When you wishinstall a photovoltaic systemon a building located in arestricted area from a landscape, environmental or historical-artistic point of view, to proceed with the installation it is not necessary to limit yourself to reporting to the municipal offices but you must obtainpreventive clearanceby the respective competent Superintendency.

This regulatory aspect generates many implementation difficulties, so much so that in many contexts it is difficult to reconcile the need to resort toclean energywith that of preserving the landscape assets as we often find ourselves faced with the denial ofclearanceby the Superintendency.

Fortunately, in September 2013 a historical case was filed thanks to which it is possible to strengthen the right of companies and citizens to resort to renewable energies even in the so-calledrestricted areas.

ThereSuperintendency,to deny the installation of a photovoltaic system, it must justify its incompatibility with the landscape and this is not always so easy.

The Judgment of the Veneto Tar for theclearancelandscape for a photovoltaic system

The short sentence ofTar of Veneto(Section II) n. 1104, filed on 13 September 2013 and entitled "Congruence ofphotovoltaic panelswith the landscape surrounding"pulls some water to the installed mills and users residing in the restricted areas that need the clearance to proceed with the implantation of a photovoltaic roof.

The sentence was born in response to the appeal of a private citizen who had decided to install a solar system on the pitch of the roof consisting of 30 photovoltaic panels for the production of energy and 8 thermal panels for the production of domestic hot water.

At first, the citizen's request was denied by the localSuperintendence for landscape and environmental assetswhich expressed the refusal to install because it is not compatible with the surrounding landscape. In particular, the Superintendency had motivated the failureclearanceso:

” the elements to be installed would be extremely jarring with respect to the area in which they are located and such as to negatively alter the vision of the surrounding landscape, in terms of position, size, shapes, colors and reflective surface treatment.”

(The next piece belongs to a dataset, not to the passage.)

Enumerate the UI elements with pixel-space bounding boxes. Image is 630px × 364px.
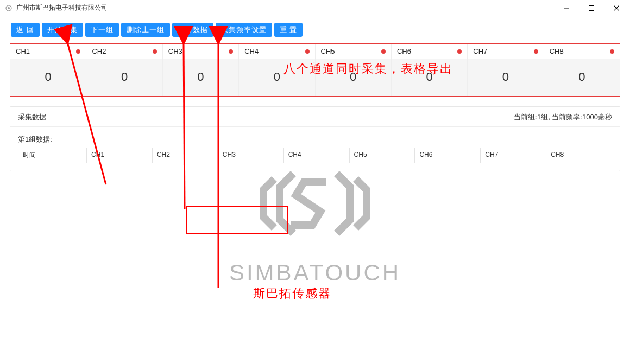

After the appeal presented by the private citizen to the Administrative Court of Veneto, the sentence was immediate: the Superintendency did not provide concrete reasons to justify its refusal, it did not even specify which elements of the landscape could be compromised, nor which characteristics of the plant could deface the landscape.

In addition, the court concluded that attention must be paid to the contemporaneity and perception of this type of system: aphotovoltaic systemit cannot always be seen as a nuisance, even if installed in restricted areas. A photovoltaic roof should inspiretechnological evolutionaimed at energy efficiency and not annoyance.

Talking about "contemporaneity“, Photovoltaic panels today are no longer perceived by the community as a visual disturbance but are recognized as an element of technological evolution. With these premises it will be much more difficult for the superintendency to justify the denial of theclearancefor the installation of photovoltaic modules in areas of particular value.

To date, the Veneto TAR ruling is just an example, there are many other successful appeals cases.